The current in the conductor changes according to the law I = 3 + 2t. During the time t1 = 3 to t2 = 6 s, a number of electrons

The current in the conductor changes according to the law I = 3 + 2t. During the time t1 = 3 to t2 = 6 s, a number of electrons will pass through the cross-section of the conductor, equal to …

Given:

I (t) = 3 + 2 * t – the equation of the dependence of the current strength on time;

t1 = 3 seconds – time interval;

e = 1.6 * 10 ^ -19 – electron charge;

t2 = 6 seconds – time span.

It is required to determine how many electrons n will pass through the conductor during the time from t1 to t2.

From the equation of the dependence of the current strength on time, we see that the current strength changes in a linear manner.

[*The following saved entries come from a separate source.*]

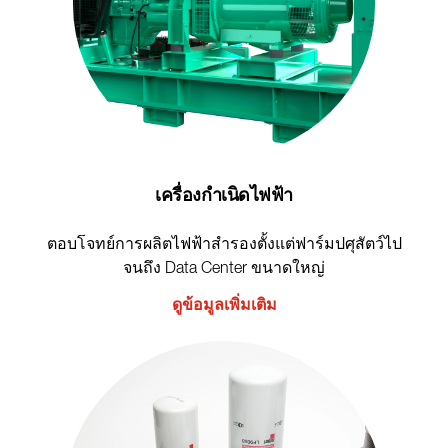
เครื่องกำเนิดไฟฟ้า
ตอบโจทย์การผลิตไฟฟ้าสำรองตั้งแต่ฟาร์มปศุสัตว์ไป
จนถึง Data Center ขนาดใหญ่
ดูข้อมูลเพิ่มเติม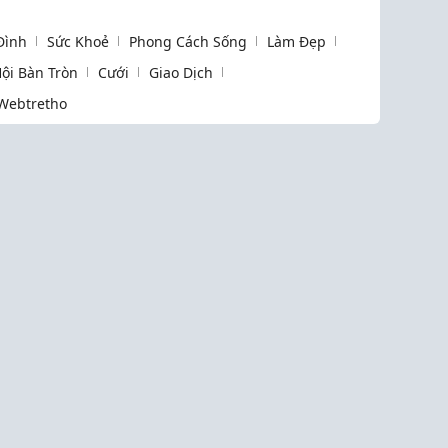
 Đình
Sức Khoẻ
Phong Cách Sống
Làm Đẹp
ội Bàn Tròn
Cưới
Giao Dịch
Webtretho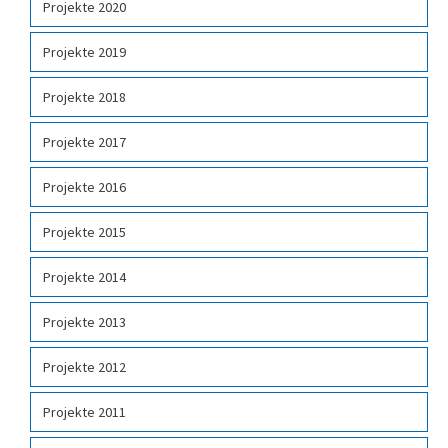
Projekte 2020
Projekte 2019
Projekte 2018
Projekte 2017
Projekte 2016
Projekte 2015
Projekte 2014
Projekte 2013
Projekte 2012
Projekte 2011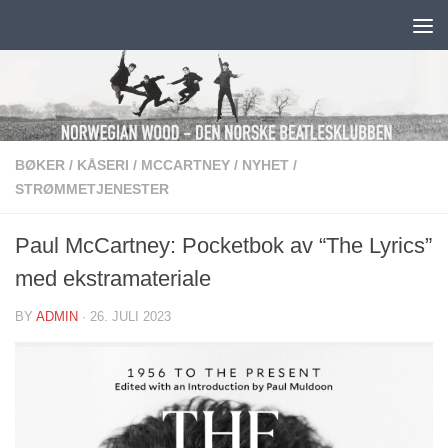
Skip to content
BØKER
/
KÅSERI
/
MCCARTNEY
/
NYHET
/
STRØMMETJENESTER
Paul McCartney: Pocketbok av “The Lyrics”
med ekstramateriale
BY
ADMIN
·
26. JULI 2023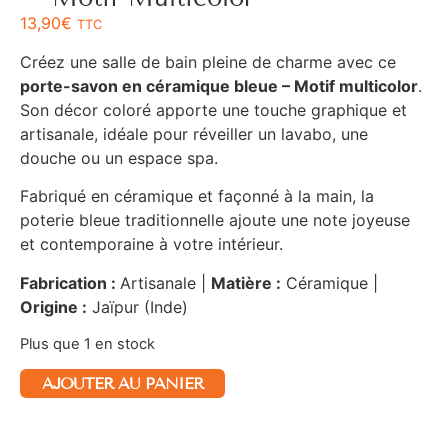
13,90
€
TTC
Créez une salle de bain pleine de charme avec ce
porte-savon en céramique bleue – Motif multicolor
.
Son décor coloré apporte une touche graphique et
artisanale, idéale pour réveiller un lavabo, une
douche ou un espace spa.
Fabriqué en céramique et façonné à la main, la
poterie bleue traditionnelle ajoute une note joyeuse
et contemporaine à votre intérieur.
Fabrication :
Artisanale |
Matière :
Céramique |
Origine :
Jaïpur (Inde)
Plus que 1 en stock
AJOUTER AU PANIER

Then, the total charge passed during this time will be equal to:

I1 = 3 + 2 * t1 = 3 + 2 * 3 = 3 + 6 = 9 Amperes;

I2 = 3 + 2 * t2 = 3 + 2 * 6 = 3 + 12 = 15 Amperes;

dt = t2 – t1 = 6 – 3 = 3 seconds;

Q = I1 * dt + dt * (I2 – I1) / 2 = 9 * 3 + 3 * (15 – 9) / 2 = 27 + 9 = 36 Coulomb.

Then the number of electrons will be equal to:

n = Q / q = 36 / (1.6 * 10 ^ -19) = 22.5 * 10 ^ 19 = 2.25 * 10 ^ 20.

Answer: The number of electrons is 2.25 * 10 ^ 20.